14 de setembro de 2021

a cidade sem nome de torres-garcía

Talvez devesse buscar o Uruguai nas enciclopédias ou nos guias turísticos, pegando o jeito e o signo pronto de um país. Talvez. Mas gosto da leitura oblíqua, evitando os símbolos que me asfixiam com ideias rígidas. Prefiro os índices que oferecem pistas ou pontes, andaimes movediços ao redor de algo à minha frente — um jogo entre o aqui e o ali, o que se vê e o que tenta não revelar... Será que o Uruguai existe na literatura, na pintura, na piscadela do olho? Talvez não seja um país exato, é apenas uma invenção de autores irrequietos!

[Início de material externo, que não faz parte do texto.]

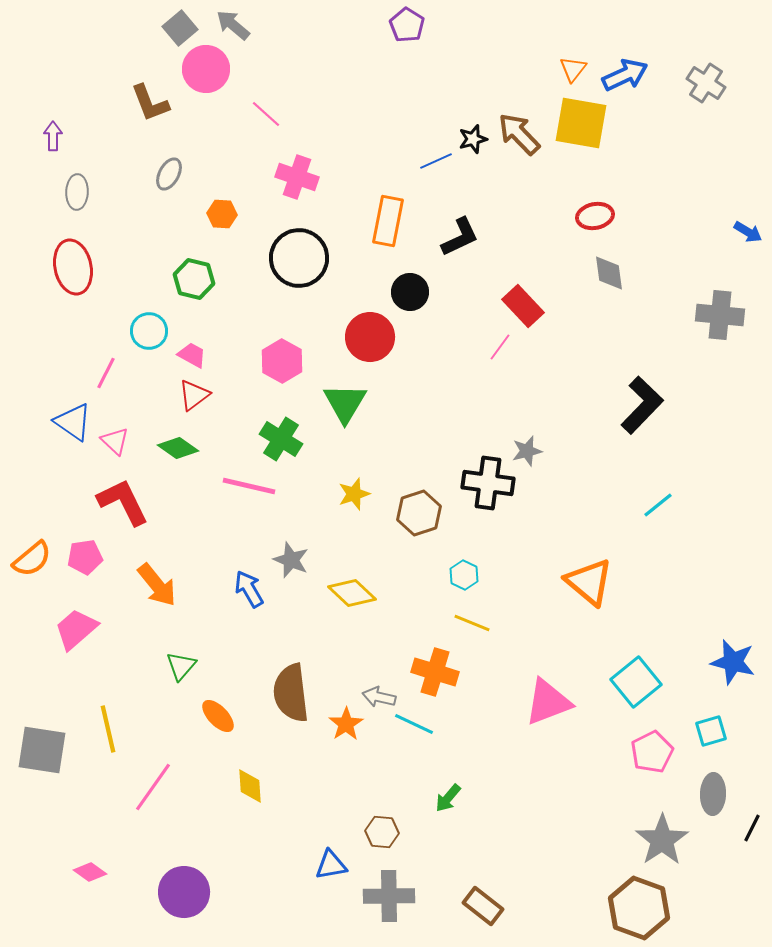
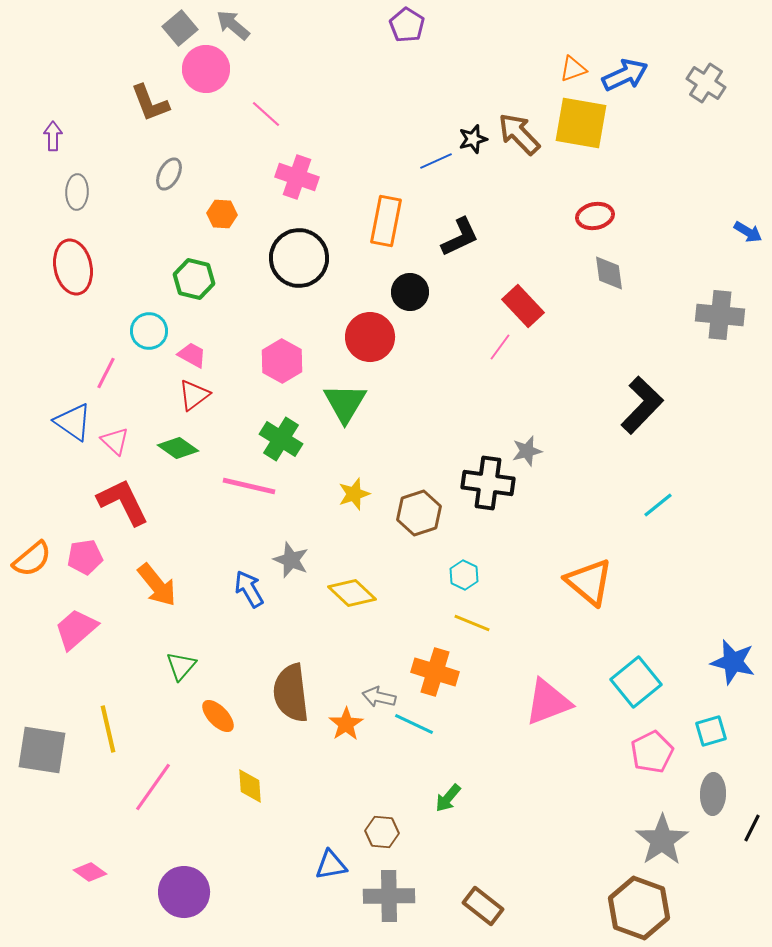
orange triangle at (573, 69): rotated 32 degrees clockwise
orange rectangle at (388, 221): moved 2 px left
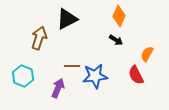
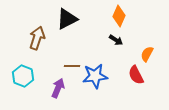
brown arrow: moved 2 px left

Passeio por A CIDADE SEM NOME DE TORRES-GARCÍA, de Gustavo Piqueira @lote42 (2021), uma monografia palavra-imagem que conduz nossa atenção-observação ao imbricamento da caligrafia e do desenho num livro do artista uruguaio. Para adentrarmos “La ciudad sin nombre” (1941), Piqueira traça rápidas notas sobre o divórcio que a prensa produziria sobre a escrita e a noção de que é um código visual; então, recupera os percursos biográficos do andarilho que foi Joaquín Torres-García; e finalmente vamos nos deparar com algumas páginas que exibem como o autor alinhou e alternou o desenho de pessoas, carros, casas, prédios, letreiros às palavras.

Assim resenhando ou descrevendo, até se pode imaginar o quanto de carta-enigmática Torres-García encerrou em seu trabalho. A linguagem do rébus é uma aparente chave de acesso às invenções do artista que se dedicou ao Abstracionismo, um pouco ao lado de Mondrian e Arp, e as afinidades entre o neoplasticismo europeu e o grafismo dos artefatos pré-colombianos. Torres-García propõe uma sintaxe espacial que acomoda muito bem o moderno e a criança, elementos figurativos, geométricos e perspectivas afetivas planas. A cidade sem nome já me parece de todos os homens, de todas as idades. Montevidéu, Nova Iorque ou São Paulo. Em todas as ruas somos primitivos observadores? Ora, Torres-García também fora professor em uma escola infantil e produziu inúmeros brinquedos de madeira, após o nascimento dos filhos. Ao homem intelectual e prático, é digna e é signo a sua obsessão pela tríade vida-obra-cosmos, ou seja, a gênese de novas formas organizadas. E existirá algo mais belo e infantil do que isso?